■ YOUR TASK: Give the number of lines in the data below that contain "value", and only that number.

■ RECORD EXCERPTS:
%%

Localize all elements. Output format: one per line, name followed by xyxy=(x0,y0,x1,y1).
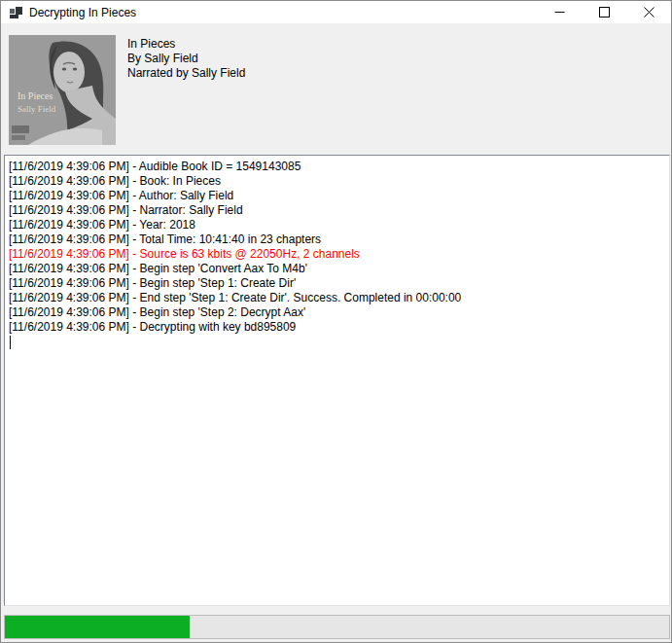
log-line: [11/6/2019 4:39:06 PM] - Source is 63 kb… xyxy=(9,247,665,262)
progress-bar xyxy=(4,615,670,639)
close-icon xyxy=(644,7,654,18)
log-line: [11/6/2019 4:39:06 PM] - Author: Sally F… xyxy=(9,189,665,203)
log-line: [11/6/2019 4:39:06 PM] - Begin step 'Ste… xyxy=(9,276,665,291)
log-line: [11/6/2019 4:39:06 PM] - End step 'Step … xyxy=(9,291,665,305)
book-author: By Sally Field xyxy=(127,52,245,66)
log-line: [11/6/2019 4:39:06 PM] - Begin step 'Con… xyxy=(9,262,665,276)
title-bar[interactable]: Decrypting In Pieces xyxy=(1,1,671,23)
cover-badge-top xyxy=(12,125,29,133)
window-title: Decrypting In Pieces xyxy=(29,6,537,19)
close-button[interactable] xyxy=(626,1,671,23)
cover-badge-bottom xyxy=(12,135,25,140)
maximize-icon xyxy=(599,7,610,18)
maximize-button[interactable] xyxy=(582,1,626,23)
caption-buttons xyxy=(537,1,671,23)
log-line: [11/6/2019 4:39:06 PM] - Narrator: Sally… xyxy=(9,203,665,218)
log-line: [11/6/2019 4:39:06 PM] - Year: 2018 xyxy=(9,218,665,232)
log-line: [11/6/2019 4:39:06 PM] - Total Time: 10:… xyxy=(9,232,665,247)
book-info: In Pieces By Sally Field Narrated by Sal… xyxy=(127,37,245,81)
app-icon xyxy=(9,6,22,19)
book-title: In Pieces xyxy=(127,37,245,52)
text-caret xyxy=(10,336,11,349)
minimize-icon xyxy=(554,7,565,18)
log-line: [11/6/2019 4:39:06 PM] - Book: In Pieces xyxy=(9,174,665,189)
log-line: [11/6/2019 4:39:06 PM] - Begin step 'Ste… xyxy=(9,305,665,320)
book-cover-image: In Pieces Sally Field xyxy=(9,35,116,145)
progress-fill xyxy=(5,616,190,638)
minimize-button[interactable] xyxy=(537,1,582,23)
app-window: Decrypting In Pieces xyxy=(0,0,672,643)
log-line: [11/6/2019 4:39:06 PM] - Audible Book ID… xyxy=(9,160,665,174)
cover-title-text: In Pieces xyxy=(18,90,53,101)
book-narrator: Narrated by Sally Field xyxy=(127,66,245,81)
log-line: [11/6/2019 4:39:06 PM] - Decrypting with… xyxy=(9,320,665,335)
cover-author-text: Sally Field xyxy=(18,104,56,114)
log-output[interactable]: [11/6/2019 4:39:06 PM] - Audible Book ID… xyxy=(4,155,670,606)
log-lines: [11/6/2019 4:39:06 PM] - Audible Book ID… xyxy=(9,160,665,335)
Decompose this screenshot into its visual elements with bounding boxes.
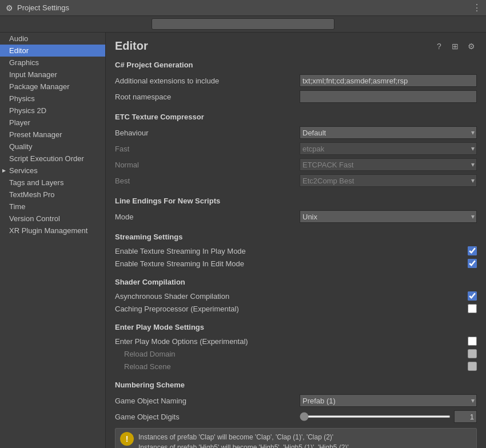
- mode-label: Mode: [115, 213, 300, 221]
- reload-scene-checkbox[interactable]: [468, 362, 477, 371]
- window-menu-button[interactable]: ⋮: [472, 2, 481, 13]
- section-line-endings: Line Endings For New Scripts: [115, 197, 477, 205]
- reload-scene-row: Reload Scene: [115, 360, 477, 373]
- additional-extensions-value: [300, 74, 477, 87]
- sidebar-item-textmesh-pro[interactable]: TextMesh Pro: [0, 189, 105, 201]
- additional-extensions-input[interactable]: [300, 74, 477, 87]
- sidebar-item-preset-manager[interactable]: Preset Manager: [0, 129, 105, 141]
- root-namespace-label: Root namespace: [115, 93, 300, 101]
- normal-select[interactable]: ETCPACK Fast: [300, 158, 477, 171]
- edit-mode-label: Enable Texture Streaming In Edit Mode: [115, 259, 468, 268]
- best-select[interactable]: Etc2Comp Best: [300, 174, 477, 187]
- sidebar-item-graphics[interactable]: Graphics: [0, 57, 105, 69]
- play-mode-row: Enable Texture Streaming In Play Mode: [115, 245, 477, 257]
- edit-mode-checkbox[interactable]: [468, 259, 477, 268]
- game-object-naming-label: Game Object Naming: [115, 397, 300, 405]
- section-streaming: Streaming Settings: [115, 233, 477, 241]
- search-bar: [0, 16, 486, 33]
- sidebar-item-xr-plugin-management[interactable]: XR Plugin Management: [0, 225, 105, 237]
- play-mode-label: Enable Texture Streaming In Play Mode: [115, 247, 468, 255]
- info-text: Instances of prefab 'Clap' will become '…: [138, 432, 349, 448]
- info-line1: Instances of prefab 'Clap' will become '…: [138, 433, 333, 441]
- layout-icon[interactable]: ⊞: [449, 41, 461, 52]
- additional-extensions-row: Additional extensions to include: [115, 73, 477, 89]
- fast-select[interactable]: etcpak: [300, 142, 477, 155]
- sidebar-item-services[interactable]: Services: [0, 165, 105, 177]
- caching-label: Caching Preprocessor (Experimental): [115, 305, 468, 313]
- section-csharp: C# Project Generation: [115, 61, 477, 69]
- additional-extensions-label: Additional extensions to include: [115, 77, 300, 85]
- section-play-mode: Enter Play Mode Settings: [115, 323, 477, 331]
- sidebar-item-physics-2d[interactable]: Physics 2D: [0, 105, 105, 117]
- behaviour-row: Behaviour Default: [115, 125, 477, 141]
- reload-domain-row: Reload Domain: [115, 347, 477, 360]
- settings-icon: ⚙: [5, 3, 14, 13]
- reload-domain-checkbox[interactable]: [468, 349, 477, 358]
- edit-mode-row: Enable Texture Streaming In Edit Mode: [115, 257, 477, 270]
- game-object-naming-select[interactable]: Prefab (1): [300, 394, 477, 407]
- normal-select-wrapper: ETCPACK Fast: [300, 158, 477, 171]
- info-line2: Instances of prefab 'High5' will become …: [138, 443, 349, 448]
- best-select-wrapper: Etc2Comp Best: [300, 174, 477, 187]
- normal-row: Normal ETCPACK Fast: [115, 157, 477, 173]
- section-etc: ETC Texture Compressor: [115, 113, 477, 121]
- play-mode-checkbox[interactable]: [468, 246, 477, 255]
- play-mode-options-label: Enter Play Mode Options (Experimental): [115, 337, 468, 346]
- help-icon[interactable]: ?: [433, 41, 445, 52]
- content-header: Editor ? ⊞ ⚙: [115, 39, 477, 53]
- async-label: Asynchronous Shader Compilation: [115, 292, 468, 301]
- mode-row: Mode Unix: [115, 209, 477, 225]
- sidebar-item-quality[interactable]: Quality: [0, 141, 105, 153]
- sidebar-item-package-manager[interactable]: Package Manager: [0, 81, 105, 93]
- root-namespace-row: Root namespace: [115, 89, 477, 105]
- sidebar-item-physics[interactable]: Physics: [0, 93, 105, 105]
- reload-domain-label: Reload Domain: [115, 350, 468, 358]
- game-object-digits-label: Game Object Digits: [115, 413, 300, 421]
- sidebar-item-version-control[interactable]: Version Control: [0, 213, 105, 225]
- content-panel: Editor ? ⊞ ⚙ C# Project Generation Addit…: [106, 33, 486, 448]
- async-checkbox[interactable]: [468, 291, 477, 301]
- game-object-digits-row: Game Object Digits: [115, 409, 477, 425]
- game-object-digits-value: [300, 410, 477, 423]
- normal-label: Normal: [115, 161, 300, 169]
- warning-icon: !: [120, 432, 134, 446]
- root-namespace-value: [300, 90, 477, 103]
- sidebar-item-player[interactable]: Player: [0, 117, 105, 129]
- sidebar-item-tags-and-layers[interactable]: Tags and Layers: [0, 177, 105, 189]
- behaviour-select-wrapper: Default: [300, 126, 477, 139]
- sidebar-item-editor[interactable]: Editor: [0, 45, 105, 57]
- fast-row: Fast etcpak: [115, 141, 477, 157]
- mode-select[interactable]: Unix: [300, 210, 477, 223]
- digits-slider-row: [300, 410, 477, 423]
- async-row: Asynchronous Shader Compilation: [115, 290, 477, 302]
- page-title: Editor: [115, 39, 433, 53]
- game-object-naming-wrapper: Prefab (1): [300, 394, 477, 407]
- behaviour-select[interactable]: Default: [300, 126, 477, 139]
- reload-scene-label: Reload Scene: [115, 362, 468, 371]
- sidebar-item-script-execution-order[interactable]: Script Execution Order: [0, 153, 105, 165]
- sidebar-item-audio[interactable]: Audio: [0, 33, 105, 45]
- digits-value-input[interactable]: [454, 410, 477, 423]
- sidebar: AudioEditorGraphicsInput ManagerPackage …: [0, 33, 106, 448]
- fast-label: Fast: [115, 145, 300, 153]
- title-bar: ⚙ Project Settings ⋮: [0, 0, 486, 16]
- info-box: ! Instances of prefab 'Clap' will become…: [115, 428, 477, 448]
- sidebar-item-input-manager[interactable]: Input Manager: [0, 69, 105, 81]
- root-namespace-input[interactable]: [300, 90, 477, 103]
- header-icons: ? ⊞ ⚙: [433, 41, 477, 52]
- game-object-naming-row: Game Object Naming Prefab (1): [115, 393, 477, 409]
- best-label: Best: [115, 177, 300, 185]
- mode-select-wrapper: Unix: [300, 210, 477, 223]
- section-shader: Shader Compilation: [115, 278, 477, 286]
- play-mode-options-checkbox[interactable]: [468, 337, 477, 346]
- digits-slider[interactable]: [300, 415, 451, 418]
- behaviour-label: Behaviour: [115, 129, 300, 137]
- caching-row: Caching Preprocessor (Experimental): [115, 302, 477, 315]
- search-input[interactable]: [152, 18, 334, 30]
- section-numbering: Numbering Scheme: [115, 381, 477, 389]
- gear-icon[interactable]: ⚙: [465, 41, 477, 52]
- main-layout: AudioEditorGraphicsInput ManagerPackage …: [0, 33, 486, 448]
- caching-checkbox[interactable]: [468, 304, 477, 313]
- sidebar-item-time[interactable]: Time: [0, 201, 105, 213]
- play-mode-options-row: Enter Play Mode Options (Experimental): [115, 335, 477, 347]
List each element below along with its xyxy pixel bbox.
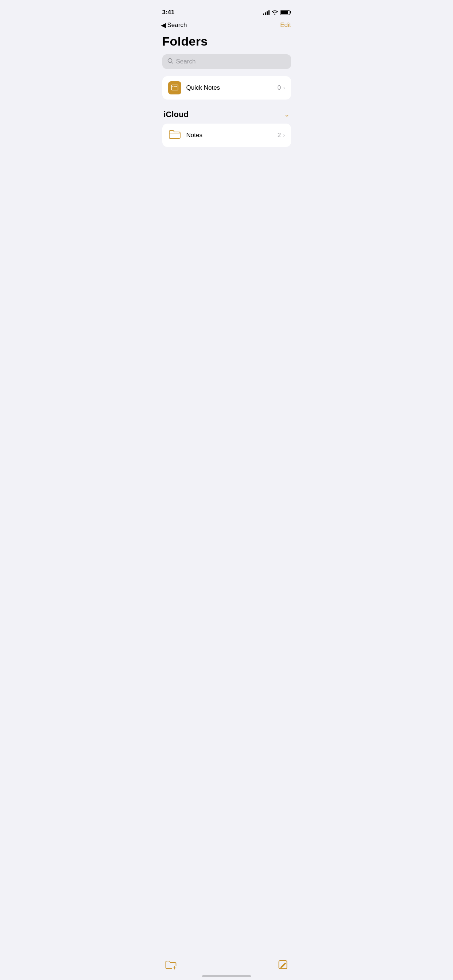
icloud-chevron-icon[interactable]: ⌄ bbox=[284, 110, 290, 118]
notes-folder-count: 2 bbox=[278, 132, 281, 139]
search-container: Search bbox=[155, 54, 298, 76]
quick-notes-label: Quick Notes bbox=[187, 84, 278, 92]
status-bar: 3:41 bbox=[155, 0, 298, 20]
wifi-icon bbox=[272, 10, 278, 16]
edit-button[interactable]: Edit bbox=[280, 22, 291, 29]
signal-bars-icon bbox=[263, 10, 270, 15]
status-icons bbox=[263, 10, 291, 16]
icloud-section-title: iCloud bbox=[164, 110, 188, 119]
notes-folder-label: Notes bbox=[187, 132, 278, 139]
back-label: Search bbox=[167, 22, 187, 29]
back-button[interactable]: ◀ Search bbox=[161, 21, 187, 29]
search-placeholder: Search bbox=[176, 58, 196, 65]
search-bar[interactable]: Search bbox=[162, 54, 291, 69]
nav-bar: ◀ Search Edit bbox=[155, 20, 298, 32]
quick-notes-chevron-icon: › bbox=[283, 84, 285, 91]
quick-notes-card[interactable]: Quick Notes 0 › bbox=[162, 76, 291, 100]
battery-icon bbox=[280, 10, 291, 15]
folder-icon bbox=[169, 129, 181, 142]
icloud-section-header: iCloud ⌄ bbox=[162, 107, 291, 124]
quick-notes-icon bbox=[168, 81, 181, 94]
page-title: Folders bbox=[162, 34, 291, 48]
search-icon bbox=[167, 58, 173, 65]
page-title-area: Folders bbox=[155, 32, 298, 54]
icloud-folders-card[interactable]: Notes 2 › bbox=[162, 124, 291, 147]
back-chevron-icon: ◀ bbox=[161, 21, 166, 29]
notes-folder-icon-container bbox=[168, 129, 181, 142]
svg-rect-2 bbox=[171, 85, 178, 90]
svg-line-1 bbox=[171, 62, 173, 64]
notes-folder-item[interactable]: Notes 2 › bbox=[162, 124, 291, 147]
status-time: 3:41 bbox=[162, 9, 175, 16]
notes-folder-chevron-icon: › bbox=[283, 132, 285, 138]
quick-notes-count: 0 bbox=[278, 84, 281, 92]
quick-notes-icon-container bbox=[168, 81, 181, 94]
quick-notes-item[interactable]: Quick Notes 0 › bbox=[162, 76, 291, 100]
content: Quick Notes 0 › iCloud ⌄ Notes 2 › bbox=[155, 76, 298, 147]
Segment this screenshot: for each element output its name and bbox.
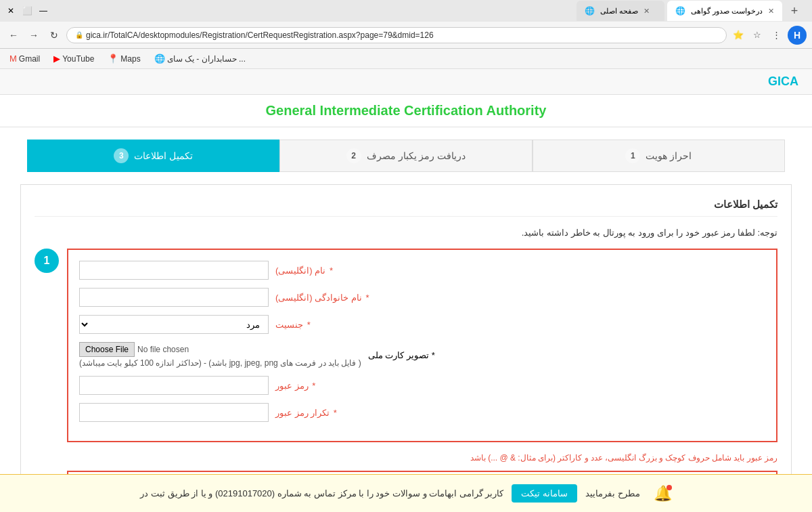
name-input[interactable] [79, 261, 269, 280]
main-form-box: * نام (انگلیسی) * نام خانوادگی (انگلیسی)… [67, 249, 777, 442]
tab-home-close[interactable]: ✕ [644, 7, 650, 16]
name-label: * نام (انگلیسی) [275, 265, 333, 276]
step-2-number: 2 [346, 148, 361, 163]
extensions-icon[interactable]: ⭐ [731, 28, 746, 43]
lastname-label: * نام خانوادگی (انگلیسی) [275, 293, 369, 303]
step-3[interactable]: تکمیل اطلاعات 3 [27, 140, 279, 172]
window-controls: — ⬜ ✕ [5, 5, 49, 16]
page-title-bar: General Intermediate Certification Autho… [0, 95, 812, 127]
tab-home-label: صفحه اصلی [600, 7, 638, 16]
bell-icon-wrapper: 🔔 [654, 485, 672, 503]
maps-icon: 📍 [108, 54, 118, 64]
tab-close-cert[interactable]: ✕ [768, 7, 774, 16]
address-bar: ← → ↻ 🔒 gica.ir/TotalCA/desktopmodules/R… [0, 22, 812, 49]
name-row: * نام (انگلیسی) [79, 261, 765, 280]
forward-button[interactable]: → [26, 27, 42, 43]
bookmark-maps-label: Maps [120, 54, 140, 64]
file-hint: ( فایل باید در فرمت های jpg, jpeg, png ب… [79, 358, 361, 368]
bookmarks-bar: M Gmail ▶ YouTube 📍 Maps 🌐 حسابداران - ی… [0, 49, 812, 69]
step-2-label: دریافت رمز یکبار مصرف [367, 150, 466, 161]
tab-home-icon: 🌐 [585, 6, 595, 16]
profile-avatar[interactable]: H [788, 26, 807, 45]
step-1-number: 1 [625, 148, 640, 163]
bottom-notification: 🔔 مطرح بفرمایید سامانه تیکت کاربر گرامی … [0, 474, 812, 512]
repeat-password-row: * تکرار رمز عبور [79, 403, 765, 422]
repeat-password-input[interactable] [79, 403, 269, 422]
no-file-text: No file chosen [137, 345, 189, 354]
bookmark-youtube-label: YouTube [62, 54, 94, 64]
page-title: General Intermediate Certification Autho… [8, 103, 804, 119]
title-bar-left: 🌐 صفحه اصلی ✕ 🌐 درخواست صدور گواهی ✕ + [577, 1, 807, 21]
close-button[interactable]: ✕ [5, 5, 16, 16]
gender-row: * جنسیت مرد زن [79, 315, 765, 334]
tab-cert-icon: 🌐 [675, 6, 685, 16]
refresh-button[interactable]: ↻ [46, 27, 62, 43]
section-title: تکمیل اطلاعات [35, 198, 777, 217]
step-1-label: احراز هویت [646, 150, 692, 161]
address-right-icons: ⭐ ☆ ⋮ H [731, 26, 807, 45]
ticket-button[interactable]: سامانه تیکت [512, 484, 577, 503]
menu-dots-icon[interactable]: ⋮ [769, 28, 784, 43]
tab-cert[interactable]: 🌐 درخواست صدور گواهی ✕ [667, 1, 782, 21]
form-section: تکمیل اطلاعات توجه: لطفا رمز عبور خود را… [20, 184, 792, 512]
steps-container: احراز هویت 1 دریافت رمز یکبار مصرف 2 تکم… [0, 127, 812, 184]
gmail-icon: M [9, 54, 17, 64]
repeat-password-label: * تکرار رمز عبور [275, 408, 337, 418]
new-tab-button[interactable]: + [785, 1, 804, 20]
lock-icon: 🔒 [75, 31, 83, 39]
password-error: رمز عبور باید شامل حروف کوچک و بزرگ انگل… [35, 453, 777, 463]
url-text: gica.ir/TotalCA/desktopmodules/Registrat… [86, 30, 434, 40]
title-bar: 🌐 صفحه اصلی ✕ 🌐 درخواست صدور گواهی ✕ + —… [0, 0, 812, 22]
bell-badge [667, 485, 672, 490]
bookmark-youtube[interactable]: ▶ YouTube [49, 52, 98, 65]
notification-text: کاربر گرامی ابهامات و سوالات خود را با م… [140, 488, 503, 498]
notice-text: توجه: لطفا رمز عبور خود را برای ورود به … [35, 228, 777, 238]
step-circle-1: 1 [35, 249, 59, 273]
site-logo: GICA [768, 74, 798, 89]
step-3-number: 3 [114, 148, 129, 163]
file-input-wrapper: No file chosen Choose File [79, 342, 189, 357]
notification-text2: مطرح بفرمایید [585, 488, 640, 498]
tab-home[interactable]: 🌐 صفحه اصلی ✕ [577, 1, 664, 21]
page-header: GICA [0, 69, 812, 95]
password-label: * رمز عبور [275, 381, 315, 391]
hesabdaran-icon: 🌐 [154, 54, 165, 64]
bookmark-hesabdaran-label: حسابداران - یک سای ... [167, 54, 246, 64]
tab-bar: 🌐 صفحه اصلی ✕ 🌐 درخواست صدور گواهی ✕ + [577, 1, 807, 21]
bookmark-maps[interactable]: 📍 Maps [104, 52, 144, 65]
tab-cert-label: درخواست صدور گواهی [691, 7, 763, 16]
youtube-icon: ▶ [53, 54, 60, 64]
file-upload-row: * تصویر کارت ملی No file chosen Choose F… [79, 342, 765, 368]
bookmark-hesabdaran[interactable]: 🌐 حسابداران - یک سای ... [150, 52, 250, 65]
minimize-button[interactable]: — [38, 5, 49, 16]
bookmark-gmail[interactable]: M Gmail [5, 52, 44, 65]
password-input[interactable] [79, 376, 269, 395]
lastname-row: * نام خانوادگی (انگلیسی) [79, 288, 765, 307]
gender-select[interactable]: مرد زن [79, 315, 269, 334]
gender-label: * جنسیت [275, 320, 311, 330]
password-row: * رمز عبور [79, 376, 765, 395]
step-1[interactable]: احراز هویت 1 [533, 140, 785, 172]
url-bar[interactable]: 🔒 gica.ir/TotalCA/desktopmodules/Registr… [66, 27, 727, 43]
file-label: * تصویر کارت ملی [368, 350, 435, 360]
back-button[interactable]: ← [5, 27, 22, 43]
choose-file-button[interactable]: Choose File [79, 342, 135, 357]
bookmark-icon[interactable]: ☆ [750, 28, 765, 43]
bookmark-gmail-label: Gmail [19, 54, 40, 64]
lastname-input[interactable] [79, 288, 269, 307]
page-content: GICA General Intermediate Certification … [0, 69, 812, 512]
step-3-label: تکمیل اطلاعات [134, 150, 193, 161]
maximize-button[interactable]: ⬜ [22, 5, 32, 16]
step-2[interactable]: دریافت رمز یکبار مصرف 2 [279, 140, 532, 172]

%%

■ SOLVED EXERCISE: 4